Of course, as Ms. Haines said, “there is no point in making journalism if people can’t afford it.” And so the conversation transitioned to the question of funding a business hurt badly by the hemorrhaging of its longtime predominant income stream, advertising, and other fiscal forces.

“You can’t do a big investigation if you are not covering the city council every day,” said Sara Just of “PBS NewsHour.” You can’t find out who the corrupt mayor is if you are not there every day.” The disappearance of that kind of local journalism, she said, is what “worries me the most. That’s not going to be the for-profit center, but it is how we find out what’s going on.”

Jeffrey Goldberg, whose publication, The Atlantic, put up a paywall shortly before the pandemic, argued for a subscriber-funded model: “Our industry made a mistake 20 years ago by giving away quality journalism for free — we trained readers to expect something that took work, time and energy and funding and we gave it away. And we have to stop doing that.”

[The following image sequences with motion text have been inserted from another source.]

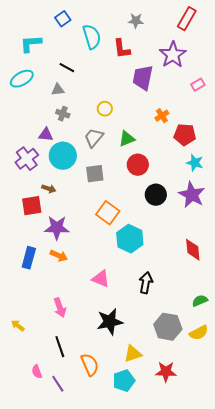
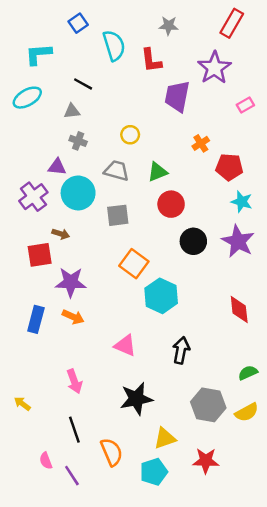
gray trapezoid: (94, 138) -> (117, 171), turned 65

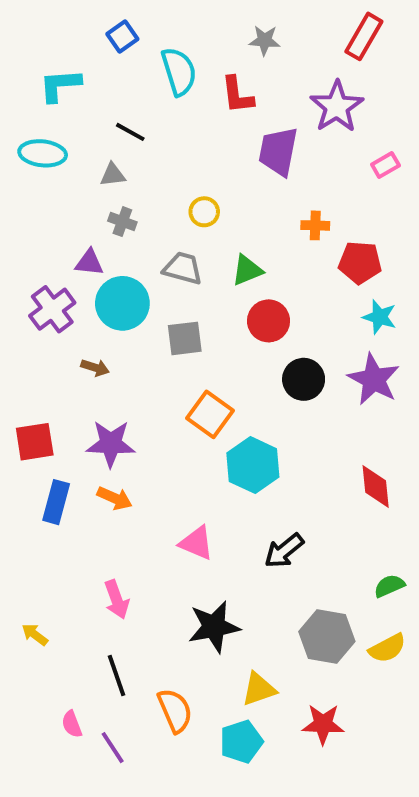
cyan ellipse: (27, 98) -> (43, 153), turned 36
orange cross: (201, 143) -> (315, 225), turned 35
red square: (40, 255) -> (35, 442), moved
black arrow: (181, 350) -> (284, 551), turned -140

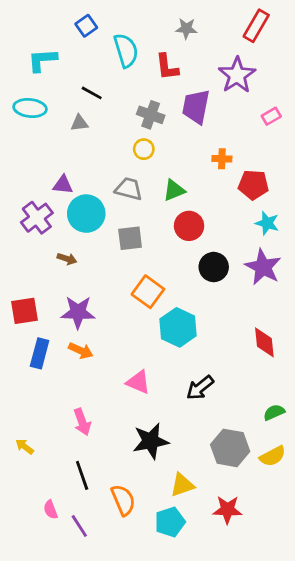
gray cross: (122, 222) -> (151, 115), moved, size x1.4

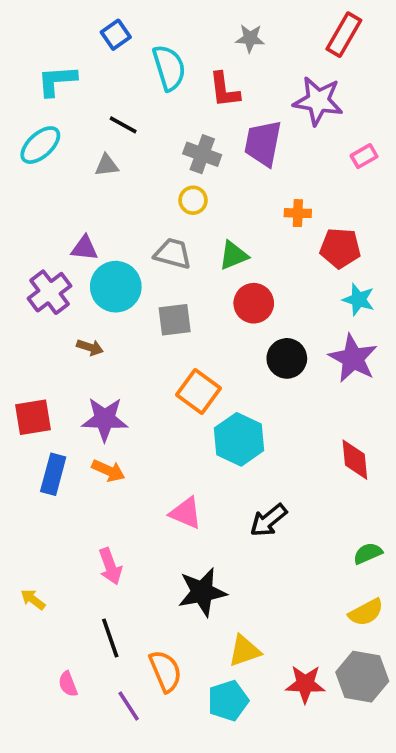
purple star: (237, 75) -> (318, 101), turned -30
cyan ellipse: (30, 108) -> (40, 145), turned -48
gray hexagon: (230, 448) -> (362, 677), moved
purple line: (79, 526) -> (129, 706), moved

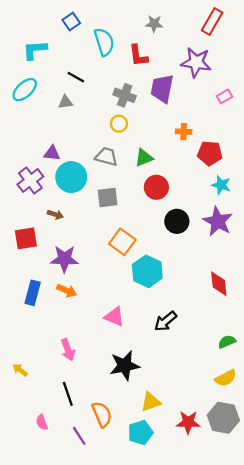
red square: (33, 417) -> (26, 238), moved

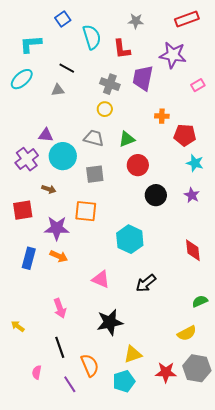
red rectangle: (212, 21) -> (187, 19), turned 40
purple star: (218, 221) -> (192, 195), size x0.6
orange square: (122, 242) -> (86, 211), moved, turned -30
yellow semicircle: (226, 378) -> (187, 333), moved
pink semicircle: (42, 422) -> (37, 372), turned 32

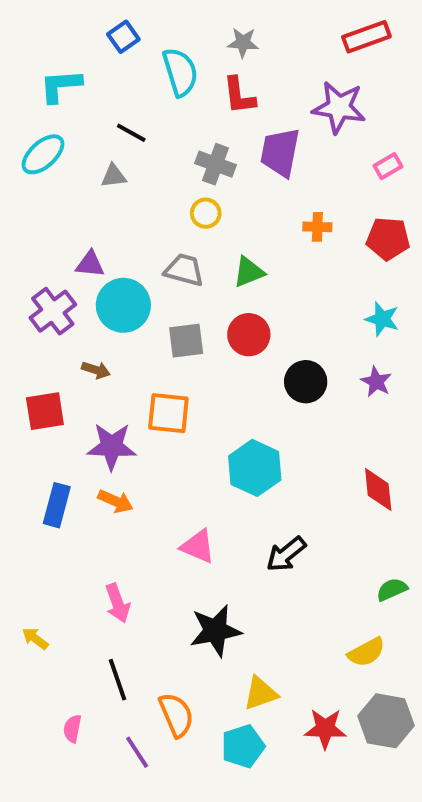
gray star: (136, 21) -> (243, 43), moved
red pentagon: (185, 135) -> (388, 239), moved
red circle: (138, 165) -> (249, 335), moved

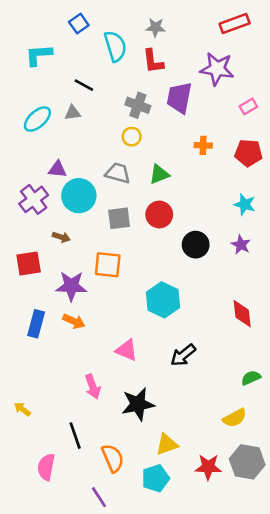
cyan ellipse: (43, 154) -> (37, 119), moved
pink arrow: (117, 603) -> (93, 387), moved
pink semicircle: (72, 729) -> (46, 467), size x1.5
purple line: (137, 752) -> (99, 497), moved

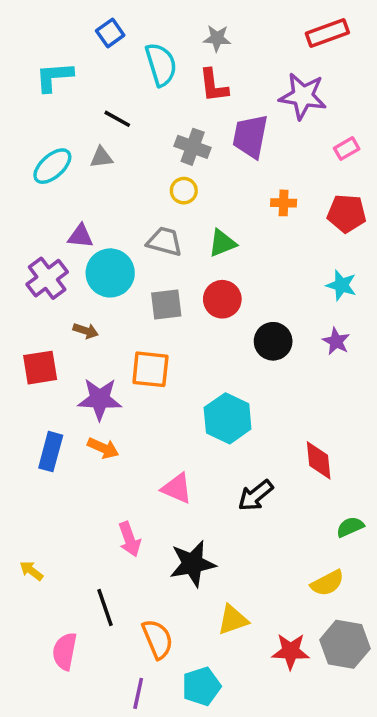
red diamond: (242, 314) -> (319, 460), moved
cyan pentagon: (155, 478) -> (201, 686), moved
purple line: (99, 497) -> (138, 693), turned 45

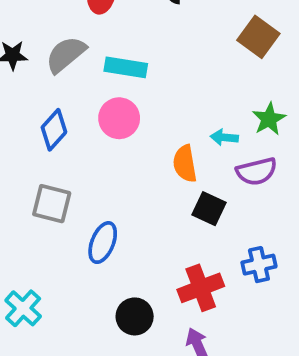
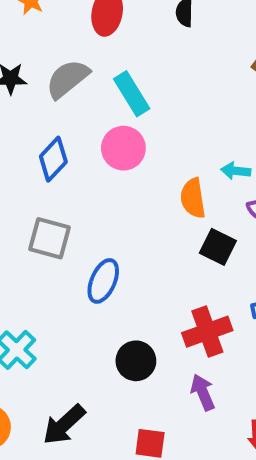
cyan rectangle: (126, 67) -> (132, 94), turned 48

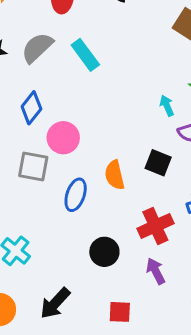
pink circle: (123, 148) -> (63, 138), moved
cyan arrow: (236, 171) -> (167, 106), turned 65
orange semicircle: (193, 198) -> (115, 175), moved

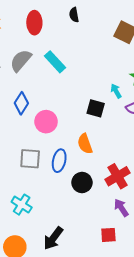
black square: (158, 163) -> (96, 108), moved
gray square: (33, 166) -> (30, 159), moved
black circle: (104, 252) -> (82, 183), moved
red square: (120, 312) -> (108, 235), moved

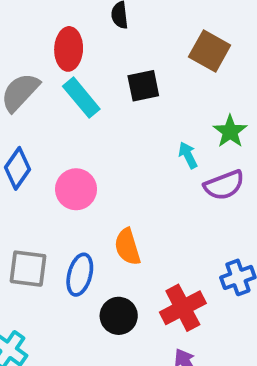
red ellipse: (34, 23) -> (69, 49), moved
black square: (96, 108) -> (143, 86), moved, turned -30
pink circle: (46, 122) -> (76, 189), moved

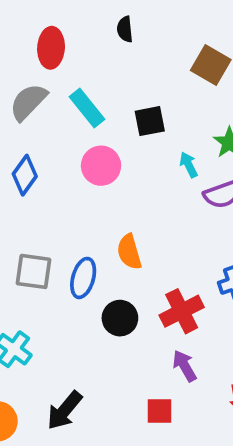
red ellipse: (69, 49) -> (51, 48), moved
black square: (143, 86) -> (150, 121), moved
pink circle: (76, 189) -> (101, 166), moved

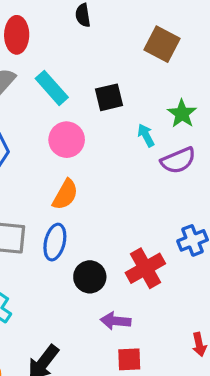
orange semicircle: (129, 252) -> (65, 195), moved, turned -132
purple arrow: (185, 366) -> (116, 321), moved, turned -52

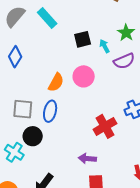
black square: (109, 97) -> (83, 39), moved
pink circle: (67, 140) -> (84, 76), moved
black circle: (90, 277) -> (33, 136), moved

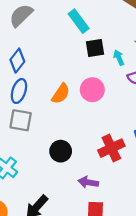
cyan rectangle: (47, 18) -> (79, 21), moved
blue ellipse: (50, 111) -> (19, 91), moved
black circle: (33, 136) -> (61, 151), moved

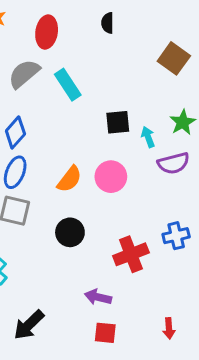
cyan rectangle: (79, 21) -> (68, 85), moved
black circle: (61, 151) -> (70, 232), moved

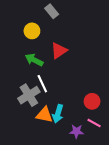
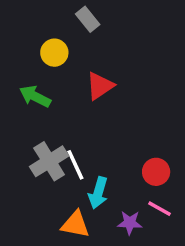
green arrow: (34, 60) -> (35, 96), moved
white line: (42, 84) -> (75, 165), moved
orange triangle: (44, 115) -> (75, 224), moved

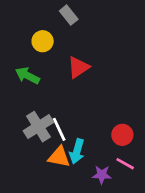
orange triangle: (75, 224) -> (59, 157), moved

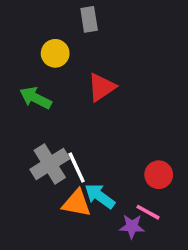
gray rectangle: (69, 15) -> (89, 19), turned 30
cyan arrow: (77, 151) -> (100, 196), turned 110
pink line: (125, 164) -> (148, 212), moved

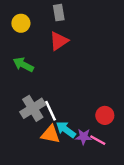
yellow circle: (55, 53) -> (21, 23), moved
red triangle: (102, 87) -> (59, 41), moved
purple star: (132, 226) -> (84, 137), moved

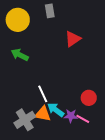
yellow circle: (21, 23) -> (18, 20), size x1.5
red triangle: (59, 41) -> (73, 39), moved
gray cross: (33, 108) -> (25, 120), moved

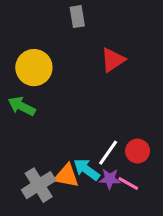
yellow circle: (18, 20) -> (34, 68), moved
green arrow: (20, 55) -> (22, 106), moved
white line: (43, 94) -> (108, 153), moved, turned 60

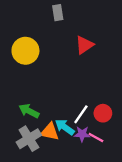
green arrow: (22, 106) -> (29, 111), moved

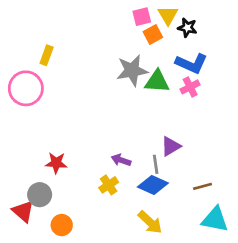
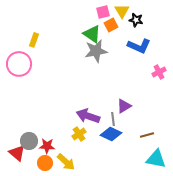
green triangle: (157, 81) -> (92, 34), moved, turned 30
pink cross: (190, 87) -> (159, 72), moved
purple arrow: (121, 160) -> (88, 116), size x1.6
red star: (56, 163) -> (47, 146), moved
yellow arrow: (150, 222) -> (66, 162), moved

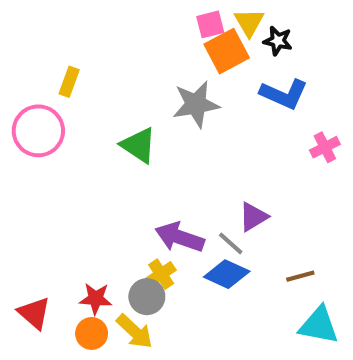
orange square: (111, 25) -> (227, 51), size x1.5
green triangle: (92, 34) -> (139, 145), moved
gray line: (113, 119) -> (231, 243), turned -40
gray circle: (29, 141) -> (147, 297), moved

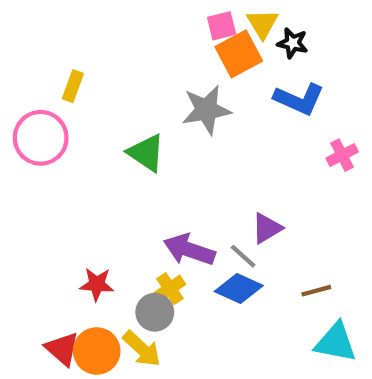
red star: (96, 299) -> (97, 284), moved
red triangle: (34, 313) -> (62, 349), moved
orange circle: (92, 333) -> (97, 351), size x1.4

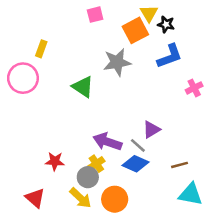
pink square: (222, 26) -> (95, 15), moved
blue L-shape: (299, 99) -> (170, 56), turned -44
orange circle: (97, 351) -> (115, 199), moved

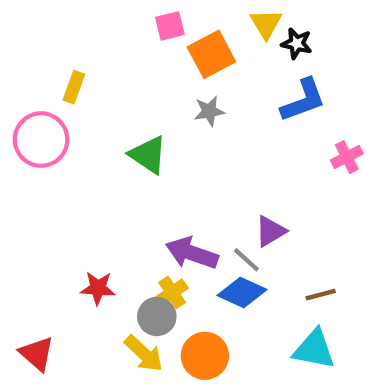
orange square: (135, 30) -> (211, 54), moved
gray star: (117, 62) -> (209, 111), size x0.6
cyan triangle: (190, 194) -> (314, 349), moved
red triangle: (35, 198) -> (37, 354), moved

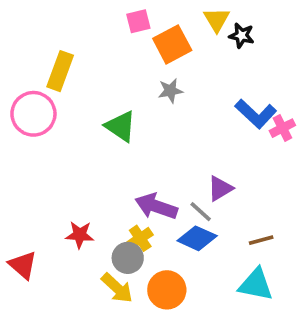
yellow rectangle: (74, 87) -> (60, 71), size x1.5
blue L-shape: (303, 100) -> (256, 114), moved, turned 63
red triangle: (37, 354) -> (23, 265), moved

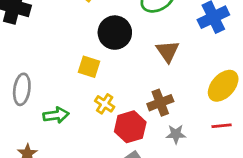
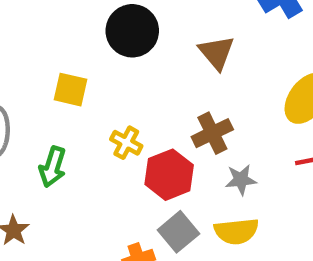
yellow square: (89, 67) -> (70, 90), moved
green arrow: (56, 115) -> (53, 167), turned 120

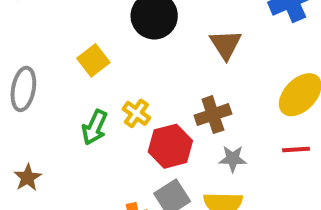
yellow square: (70, 90) -> (93, 60), turned 32
green arrow: (53, 167) -> (94, 127), moved

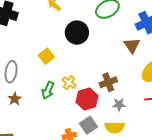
brown triangle: (226, 44) -> (132, 45), moved
brown star: (28, 178) -> (15, 99), moved

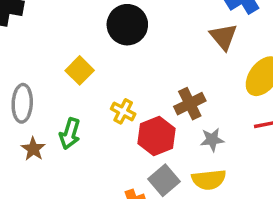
green arrow: (48, 90) -> (70, 134), moved

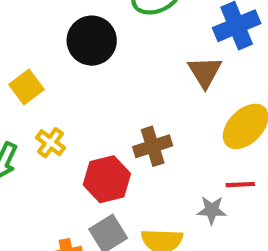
yellow cross: (123, 111) -> (50, 143), moved
gray star: (212, 140) -> (212, 210), moved

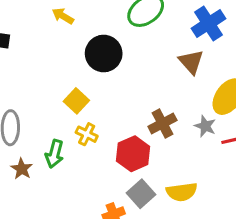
yellow square: (26, 87) -> (76, 101), moved
gray star: (212, 210) -> (205, 126), moved, turned 30

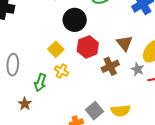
brown triangle: (191, 62) -> (125, 43), moved
red hexagon: (133, 154) -> (88, 47), moved
brown star: (22, 169) -> (25, 104), moved

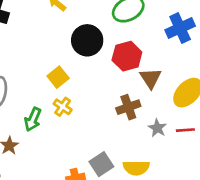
red hexagon: (88, 47) -> (127, 56), moved
gray star: (138, 69) -> (157, 128), moved

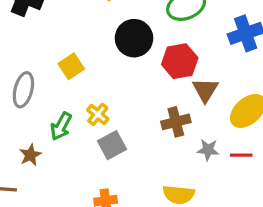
yellow square: (58, 77) -> (71, 66), moved
gray star: (157, 128) -> (208, 150), turned -30
gray square: (101, 164) -> (112, 145), moved

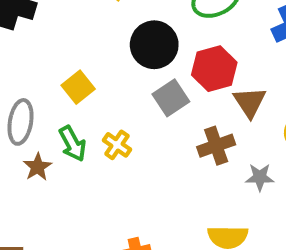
green arrow: (61, 126) -> (73, 144), moved, turned -52
gray square: (112, 145) -> (171, 98), moved
brown star: (30, 155) -> (37, 167), moved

Introducing The Atlantic’s paywall brought with it “a different set of anxieties,” Mr. Goldberg acknowledged, such as forcing decisions about which work should be published for free in the public interest and which work to reserve for paying subscribers. He noted that if a reader is coming from a Ukraine or Russian IP address, for example, the publication’s Russian and Ukrainian coverage is free.

“What you said about ‘we made a huge mistake in giving it away for free’: I came to the opposite conclusion,” said Lauren Williams of Capital B, a publication founded this year to deliver “straight reporting” to Black audiences whose views span the political spectrum. “After running a nonprofit for two years, I am totally radicalized.” Ms. Williams argued that there must be at least a segment of news covering essential information that is accessible to people.

“There is plenty of room for different models,” summarized William Kristol, editor-at-large of The Bulwark, a publication spawned by disaffected conservatives during the Trump administration.

However, Mr. Kristol did see a failure by philanthropy: “People can give money to what they want, but I would say if you came from Mars and looked at the distribution of what people are supporting, you would be a little surprised.” Ms. Williams said a lot of people are not aware that there is “an enormous local news problem.”